For now, the United States is also requiring fully vaccinated Americans to take a negative test before re-entering the country.
Lee said the policy helps protect the population from highly transmissible variants of the coronavirus, which are more common in other countries and may avoid protection from vaccines.
“These vaccines are incredibly effective, but they’re not 100% – and they’re certainly not 100% or as effective against strains we don’t yet know that can develop through transmission, so it’s still a good time to be a little cautious, “she said.
Greece and Iceland accept CDC cards as proof of vaccination
From April 19, Greece welcomes American travelers with a few reservations: Visitors are invited to fill out a locator form at least one day before entering or leaving the country. Americans must also provide proof that they have been fully vaccinated – a CDC card is sufficient – or submit a negative PCR test within 72 hours of arrival.
Travelers in the United States do not need quarantine under this policy, a change that came with the new rule. Before that, Americans entering Greece had to isolate themselves for a week. If a person receives a positive result on arrival, they will be transported to a hotel, where the Greek authorities will confirm the test results and ask them to stay inside for 10 days. They can then be released after a negative PCR test.

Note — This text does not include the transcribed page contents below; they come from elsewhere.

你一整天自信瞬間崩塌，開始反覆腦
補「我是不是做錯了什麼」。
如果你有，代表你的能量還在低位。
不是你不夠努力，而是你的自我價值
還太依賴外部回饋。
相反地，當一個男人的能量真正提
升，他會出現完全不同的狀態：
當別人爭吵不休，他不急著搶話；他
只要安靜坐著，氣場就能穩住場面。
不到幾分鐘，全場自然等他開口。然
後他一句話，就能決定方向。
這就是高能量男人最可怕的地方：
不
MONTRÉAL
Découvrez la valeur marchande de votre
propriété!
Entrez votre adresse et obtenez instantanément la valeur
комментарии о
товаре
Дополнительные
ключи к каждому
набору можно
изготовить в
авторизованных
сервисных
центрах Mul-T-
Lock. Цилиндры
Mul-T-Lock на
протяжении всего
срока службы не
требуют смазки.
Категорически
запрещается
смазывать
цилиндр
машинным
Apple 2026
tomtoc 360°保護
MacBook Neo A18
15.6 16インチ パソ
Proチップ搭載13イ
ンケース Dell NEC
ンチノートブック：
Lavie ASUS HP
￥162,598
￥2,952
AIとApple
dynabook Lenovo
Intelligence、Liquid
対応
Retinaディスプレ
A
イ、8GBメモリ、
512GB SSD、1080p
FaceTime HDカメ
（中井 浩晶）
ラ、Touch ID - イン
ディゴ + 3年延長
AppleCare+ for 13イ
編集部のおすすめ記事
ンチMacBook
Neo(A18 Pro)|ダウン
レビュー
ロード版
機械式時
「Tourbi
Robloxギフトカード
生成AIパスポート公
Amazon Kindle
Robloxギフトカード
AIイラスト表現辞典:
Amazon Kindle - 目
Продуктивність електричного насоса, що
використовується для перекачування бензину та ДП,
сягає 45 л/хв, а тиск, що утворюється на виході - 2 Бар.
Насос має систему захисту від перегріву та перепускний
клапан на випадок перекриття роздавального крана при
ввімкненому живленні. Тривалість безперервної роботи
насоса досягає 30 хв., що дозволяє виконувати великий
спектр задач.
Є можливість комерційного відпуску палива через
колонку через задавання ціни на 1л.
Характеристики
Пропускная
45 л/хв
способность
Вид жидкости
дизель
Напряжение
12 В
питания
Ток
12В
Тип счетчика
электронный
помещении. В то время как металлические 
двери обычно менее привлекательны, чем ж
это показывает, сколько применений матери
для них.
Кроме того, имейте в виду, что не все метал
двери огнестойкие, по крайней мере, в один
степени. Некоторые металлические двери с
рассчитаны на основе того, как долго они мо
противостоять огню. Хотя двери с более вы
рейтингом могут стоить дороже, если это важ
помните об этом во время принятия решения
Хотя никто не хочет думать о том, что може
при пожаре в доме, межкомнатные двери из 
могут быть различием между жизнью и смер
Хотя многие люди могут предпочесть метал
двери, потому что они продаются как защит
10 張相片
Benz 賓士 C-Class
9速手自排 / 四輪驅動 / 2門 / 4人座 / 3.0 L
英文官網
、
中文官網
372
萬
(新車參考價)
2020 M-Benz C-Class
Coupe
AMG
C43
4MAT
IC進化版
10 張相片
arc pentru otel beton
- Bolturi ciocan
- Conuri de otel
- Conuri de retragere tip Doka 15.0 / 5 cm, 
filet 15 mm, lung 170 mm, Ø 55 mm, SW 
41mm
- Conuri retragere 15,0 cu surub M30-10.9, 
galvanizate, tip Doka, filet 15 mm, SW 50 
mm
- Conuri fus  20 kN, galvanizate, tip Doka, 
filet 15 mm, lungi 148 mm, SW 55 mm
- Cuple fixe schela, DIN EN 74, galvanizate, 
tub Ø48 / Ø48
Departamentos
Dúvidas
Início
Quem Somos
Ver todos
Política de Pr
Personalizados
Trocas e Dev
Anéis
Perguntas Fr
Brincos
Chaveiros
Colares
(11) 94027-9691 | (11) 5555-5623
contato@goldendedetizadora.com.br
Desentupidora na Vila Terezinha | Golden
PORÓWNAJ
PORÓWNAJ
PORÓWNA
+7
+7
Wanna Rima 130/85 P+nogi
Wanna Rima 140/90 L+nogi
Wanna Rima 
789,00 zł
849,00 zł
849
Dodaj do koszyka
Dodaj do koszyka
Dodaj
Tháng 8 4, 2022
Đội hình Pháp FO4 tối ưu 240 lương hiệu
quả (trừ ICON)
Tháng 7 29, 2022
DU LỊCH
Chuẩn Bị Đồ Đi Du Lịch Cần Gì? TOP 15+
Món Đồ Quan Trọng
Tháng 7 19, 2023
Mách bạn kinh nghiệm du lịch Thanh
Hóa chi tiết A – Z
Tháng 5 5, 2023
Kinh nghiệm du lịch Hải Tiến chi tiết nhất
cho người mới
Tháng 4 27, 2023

Travelers to the United States in Iceland can also avoid the country’s mandatory quarantine by presenting a CDC card showing that they have been fully vaccinated. Alternatively, a person can provide evidence that they have already had COVID-19 – either by a positive PCR result or an antibody test.
But those going to Iceland still have to take a new test for COVID-19 on arrival, then wait at their accommodation until the results return (which can take up to 24 hours). Hotels in Iceland may also want to see your CDC vaccination card.

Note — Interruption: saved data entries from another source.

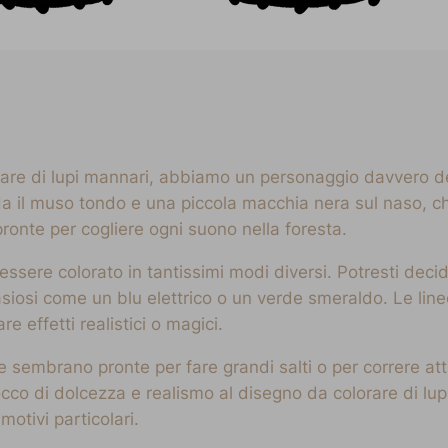
are di lupi mannari, abbiamo un personaggio davvero deli
Ha il muso tondo e una piccola macchia nera sul naso, c
pronte per cogliere ogni suono nella foresta.
 essere colorato in tantissimi modi diversi. Potresti deci
tasiosi come un blu elettrico o un verde smeraldo. Le li
 effetti realistici o magici.
 sembrano pronte per fare grandi salti o per correre at
tocco di dolcezza e realismo al disegno da colorare di lu
motivi particolari.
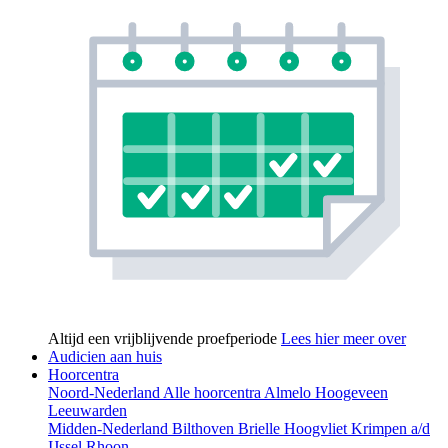
Altijd een vrijblijvende proefperiode
Lees hier meer over
Audicien aan huis
Hoorcentra
Noord-Nederland
Alle hoorcentra
Almelo
Hoogeveen
Leeuwarden
Midden-Nederland
Bilthoven
Brielle
Hoogvliet
Krimpen a/d
IJssel
Rhoon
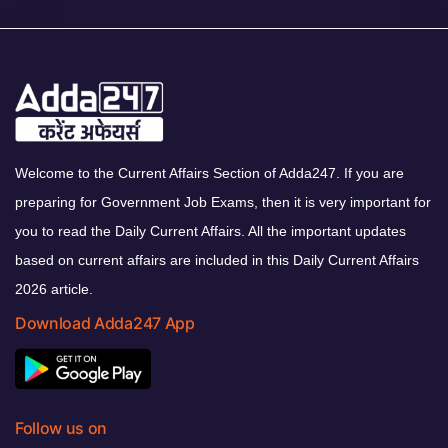
Welcome to the Current Affairs Section of Adda247. If you are
preparing for Government Job Exams, then it is very important for
you to read the Daily Current Affairs. All the important updates
based on current affairs are included in this Daily Current Affairs
2026 article.
Download Adda247 App
Follow us on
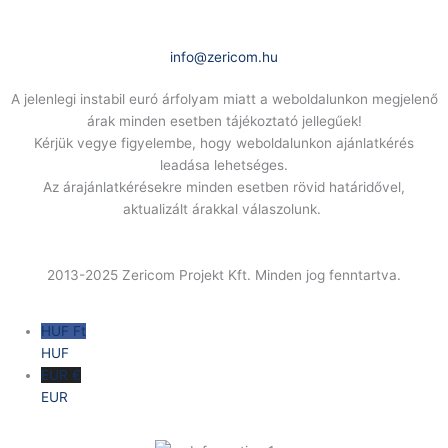
E-Mail:
info@zericom.hu
A jelenlegi instabil euró árfolyam miatt a weboldalunkon megjelenő
árak minden esetben tájékoztató jellegűek!
Kérjük vegye figyelembe, hogy weboldalunkon ajánlatkérés
leadása lehetséges.
Az árajánlatkérésekre minden esetben rövid határidővel,
aktualizált árakkal válaszolunk.
2013-2025 Zericom Projekt Kft. Minden jog fenntartva.
HUF Ft
HUF
EUR €
EUR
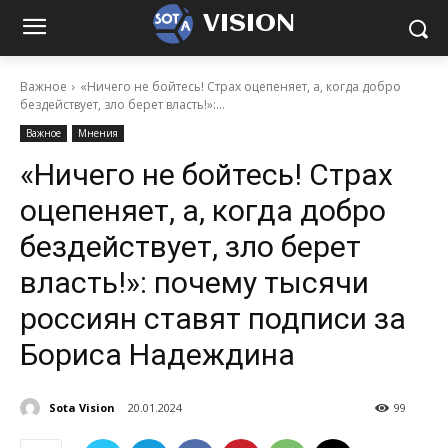
VISION
Важное
«Ничего не бойтесь! Страх оцепеняет, а, когда добро
бездействует, зло берет власть!»:...
Важное
Мнения
«Ничего не бойтесь! Страх
оцепеняет, а, когда добро
бездействует, зло берет
власть!»: почему тысячи
россиян ставят подписи за
Бориса Надеждина
Sota Vision
20.01.2024
99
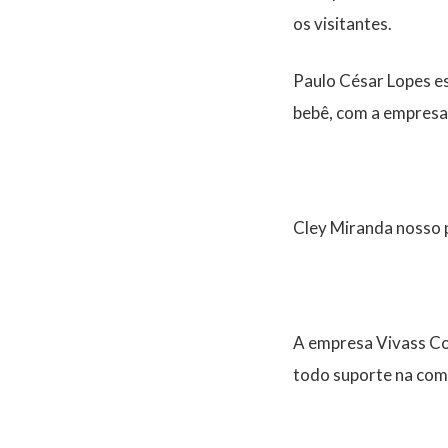
os visitantes.
Paulo César Lopes e
bebê, com a empresa 
Cley Miranda nosso 
A empresa Vivass Co
todo suporte na com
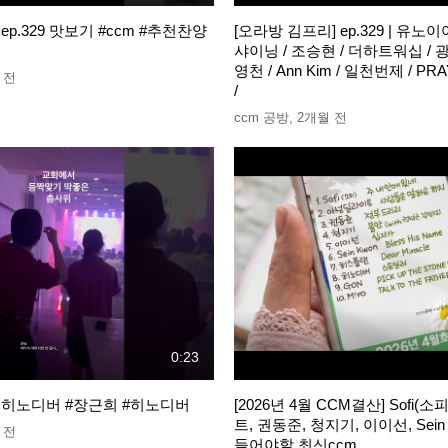
p.329 맛보기 #ccm #추천찬양
[오라방 김프리] ep.329 | 유노
샤이닝 / 조승현 / 더하트워십 / 
영천 / Ann Kim / 일천번제 / PR
 전
/
ccm 공방
,
2개월 전
0:23
OF 히노디버 #장근희 #히노디버
[2026년 4월 CCM결산] Sofi(
트, 권동준, 청지기, 이이선, Sein
 전
들어야할 최신ccm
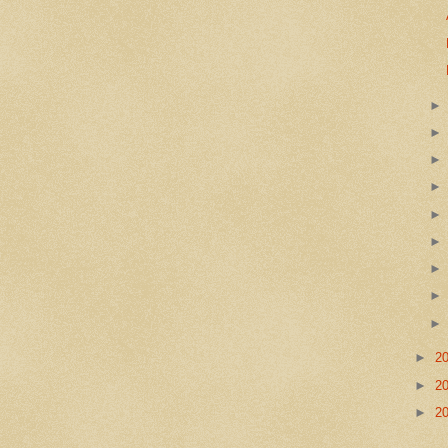
►
2
►
2
►
2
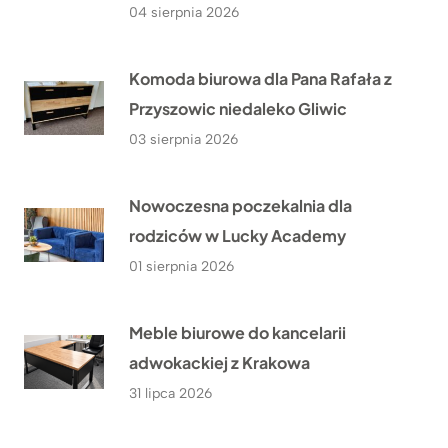
04 sierpnia 2026
Komoda biurowa dla Pana Rafała z
Przyszowic niedaleko Gliwic
03 sierpnia 2026
Nowoczesna poczekalnia dla
rodziców w Lucky Academy
01 sierpnia 2026
Meble biurowe do kancelarii
adwokackiej z Krakowa
31 lipca 2026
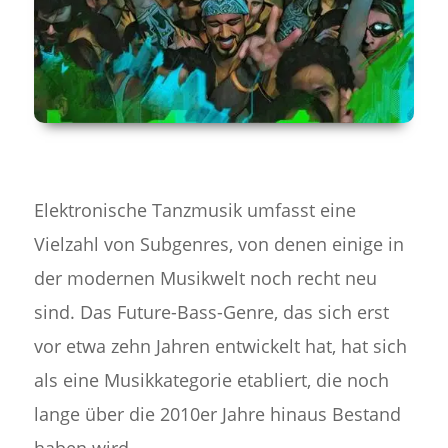
Elektronische Tanzmusik umfasst eine
Vielzahl von Subgenres, von denen einige in
der modernen Musikwelt noch recht neu
sind. Das Future-Bass-Genre, das sich erst
vor etwa zehn Jahren entwickelt hat, hat sich
als eine Musikkategorie etabliert, die noch
lange über die 2010er Jahre hinaus Bestand
haben wird.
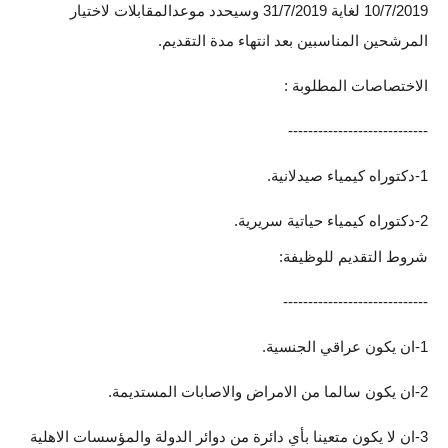
10/7/2019 لغاية 31/7/2019 وسيحدد موعدالمقابلات لاختيار
المرشحين المناسبين بعد انتهاء مدة التقديم.
الاختصاصات المطلوبة :
----------------------------
1-دكتوراه كيمياء صيدلانية.
2-دكتوراه كيمياء حياتية سريرية.
شروط التقديم للوظيفة:
-----------------------------
1-ان يكون عراقي الجنسية.
2-ان يكون سالما من الامراض والاصابات المستديمة.
3-ان لا يكون متعينا بأي دائرة من دوائر الدولة والمؤسسات الاهلية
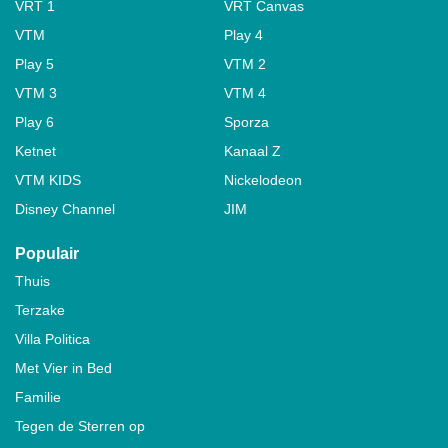
VRT 1
VRT Canvas
VTM
Play 4
Play 5
VTM 2
VTM 3
VTM 4
Play 6
Sporza
Ketnet
Kanaal Z
VTM KIDS
Nickelodeon
Disney Channel
JIM
Populair
Thuis
Terzake
Villa Politica
Met Vier in Bed
Familie
Tegen de Sterren op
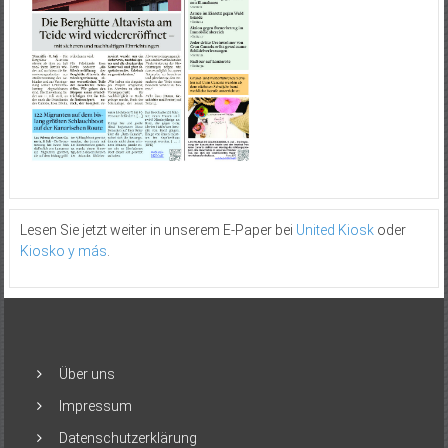
Lesen Sie jetzt weiter in unserem E-Paper bei
United Kiosk
oder
Kiosko y más
.
Über uns
Impressum
Datenschutzerklärung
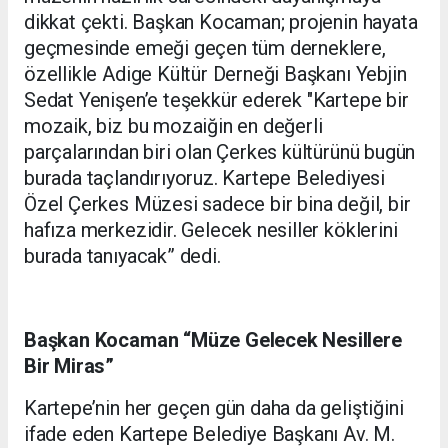
dikkat çekti. Başkan Kocaman; projenin hayata
geçmesinde emeği geçen tüm derneklere,
özellikle Adige Kültür Derneği Başkanı Yebjin
Sedat Yenişen’e teşekkür ederek "Kartepe bir
mozaik, biz bu mozaiğin en değerli
parçalarından biri olan Çerkes kültürünü bugün
burada taçlandırıyoruz. Kartepe Belediyesi
Özel Çerkes Müzesi sadece bir bina değil, bir
hafıza merkezidir. Gelecek nesiller köklerini
burada tanıyacak” dedi.
Başkan Kocaman “Müze Gelecek Nesillere
Bir Miras”
Kartepe’nin her geçen gün daha da geliştiğini
ifade eden Kartepe Belediye Başkanı Av. M.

Croatia, Georgia and Montenegro also do not require US passengers to be quarantined if they show proof of vaccination.
Aside from travel requirements, international travel carries risks
The fact that a country receives American passengers does not mean that the visit is low risk. For Americans trying to decide whether to travel or where to go, Lee advised fully vaccinated people to consider two key indicators: low transmission rates and the number of cases decreasing with each passing day.
“If you look at Portugal, for example, the frequency is much lower than in Spain and they are right next to each other,” Lee said.
On average, Spain records nearly 180 daily cases per 1 million people, while Portugal records about 45 daily cases per 1 million people. The CDC rated low transmission as less than 5 cumulative new cases per 100,000 people in the previous 28 days, and moderate transmission as less than 50 cumulative new cases per 100,000 people over 28 days.
If you want to reduce the risk of infection, choose less crowded places where you are unlikely to encounter people who have not been vaccinated. Also give up big events such as concerts or football matches.
“If you’re planning a trip to the countryside, that’s a very different calculation than if you’re planning a trip to the middle of a busy city,” Lee said.
Of course, outbreaks can also change course quickly, so a country that looks safe now may have high transmission rates after three months.
“Check the requirements often, until the date of departure, as each country’s policies will change in response to the way the epidemic develops,” Lee said.
The Skyscanner website offers real-time updates on countries’ travel restrictions and quarantine requirements. Be sure to prepare the necessary documentation for each country you plan to visit.
“You don’t want to go from one place to another and find, ‘Oops, they need this sheet of paper or this software, and I don’t have that,'” Lee said.